Rob Huebert at the University of Calgary’s Centre for Military and Strategic Studies said any such agreement was doomed from the start.
“I think we got sold a bill of goods,” he said. “I don’t think the Russians or the Danes, once it came up to the political leadership, ever really intended to do that.”
Interest in the Arctic is intensifying as global warming shrinks the polar ice and opens up possible resource development, potential new fisheries and new shipping lanes.
The area is believed to hold an estimated 13 per cent of the world’s undiscovered oil and 30 per cent of its untapped gas.
Danish Foreign Minister Martin Lidegaard says scientific data shows Greenland’s continental shelf is connected to the 2,000-kilometre-long Lomonosov Ridge beneath the Arctic Ocean. He says that gives Danes a claim to the North Pole and any resources on the sea floor.
The United Nations panel is to eventually decide control of the area. The Danes claim the right to exploit an area of 895,000 square kilometres. The area goes right up to Russia’s exclusive economic zone 370 kilometres off its shoreline.

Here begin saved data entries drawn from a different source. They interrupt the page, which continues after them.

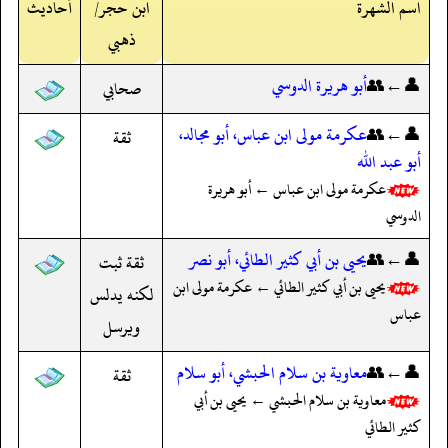
اسم الشهرة
ابن حجر/
أحاديث
ذهبي
👤←👥
أبو هريرة الدوسي
صحابي
👤←👥
عكرمة مولى ابن عباس، أبو مجالد،
ثقة
أبو عبد الله
عكرمة مولى ابن عباس ← أبو هريرة
الدوسي
👤←👥
يحيى بن أبي كثير الطائي، أبو نصر
ثقة ثبت
يحيى بن أبي كثير الطائي ← عكرمة مولى ابن
لكنه يدلس
عباس
ويرسل
👤←👥
معاوية بن سلام الحبشي، أبو سلام
ثقة
معاوية بن سلام الحبشي ← يحيى بن أبي
كثير الطائي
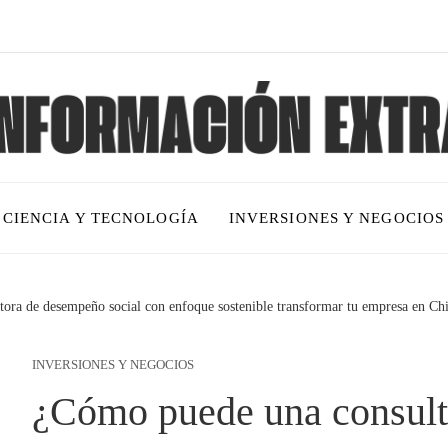
CIENCIA Y TECNOLOGÍA
INVERSIONES Y NEGOCIOS
ora de desempeño social con enfoque sostenible transformar tu empresa en Chi
INVERSIONES Y NEGOCIOS
¿Cómo puede una consul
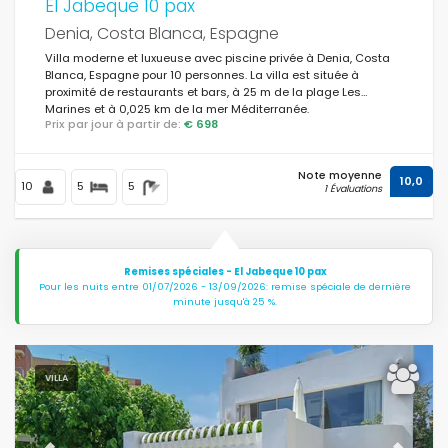
El Jabeque 10 pax
Denia, Costa Blanca, Espagne
Villa moderne et luxueuse avec piscine privée à Denia, Costa
Blanca, Espagne pour 10 personnes. La villa est située à
proximité de restaurants et bars, à 25 m de la plage Les
Marines et à 0,025 km de la mer Méditerranée.
Prix par jour à partir de:
€ 698
Note moyenne
10,0
10
5
5
1 Évaluations
Remises spéciales - El Jabeque 10 pax
Pour les nuits entre 01/07/2026 - 13/09/2026: remise spéciale de dernière
minute jusqu'à 25 %.
VILLA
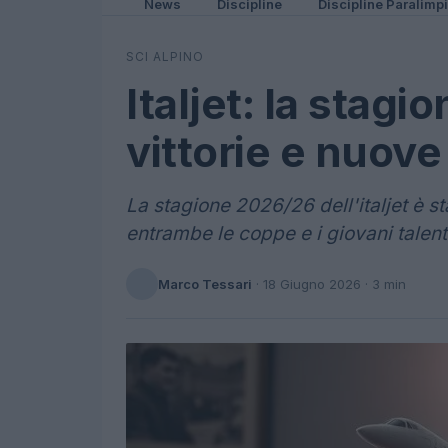
News
Discipline
Discipline Paralimp
SCI ALPINO
Italjet: la stagi
vittorie e nuov
La stagione 2026/26 dell'italjet è s
entrambe le coppe e i giovani talenti
Marco Tessari
·
18 Giugno 2026
· 3 min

Last December, Canada surprised its Arctic neighbours when it made its own filing under the United Nations Convention on Law of the Sea. It said the Arctic component, which had been widely expected to stop just short of the North Pole, wasn’t complete and that it would eventually include data backing up a claim that would include the Pole and waters beyond.
Documents obtained The Canadian Press suggest that announcement also surprised Canadian government officials. Foreign Affairs Minister John Baird has not disputed published reports that Prime Minister Stephen Harper stepped in at the last minute to insist that the North Pole be included in the claim.
Huebert said Denmark’s move wasn’t a surprise.
“This is the process. We shouldn’t be surprised at them going for the maximum that they can.”
Actual boundaries on the sea floor are to be settled by international negotiations. Those talks won’t begin until scientific data filed by the contesting nations is examined. That is expected to take 10 to 15 years.
By then, however, climate change will have gone even further. That could make Arctic resources from energy to fisheries more accessible – and more contentious.
“It’s generally a good thing to negotiate issues when the stakes are relatively small,” said Byers. “Once the stakes grow, then you get vested interests and more political possibilities.”
Huebert said the temperature of the talks will depend on the geopolitics of the time.
“It’s going to be like it is everywhere else. If this was any other ocean space in the world, no one would be saying, ‘We’ll have an artificial point that automatically gives us less.”‘
Russia has previously filed a submission for the sea floor up to the North Pole, but is expected to file a revised version in the spring. Foreign Minister Sergei Lavrov said in September that claim will form a triangle with its apex at the North Pole.
“It’s entirely possible that Russia will expand its forthcoming submission to include seabed all the way up to Denmark and Canada’s exclusive economic zone,” said Byers.
“They’re perfectly entitled to do that, but it would be the international law equivalent of flying a Tupolev bomber to 201 nautical miles from the Canadian coast. It’s still not considered an entirely friendly action.”
Canadian government spokesman John Babcock said Denmark’s move was not unexpected.
“Canada, Denmark, Russia and the U.S. are all expected to be able to define large continental shelves in the Arctic Ocean,” he said in an emailed statement. Canada and Denmark continue to enjoy a positive relationship, Babcock said.
“The government’s objective has been to obtain the most expansive continental shelf for Canada.”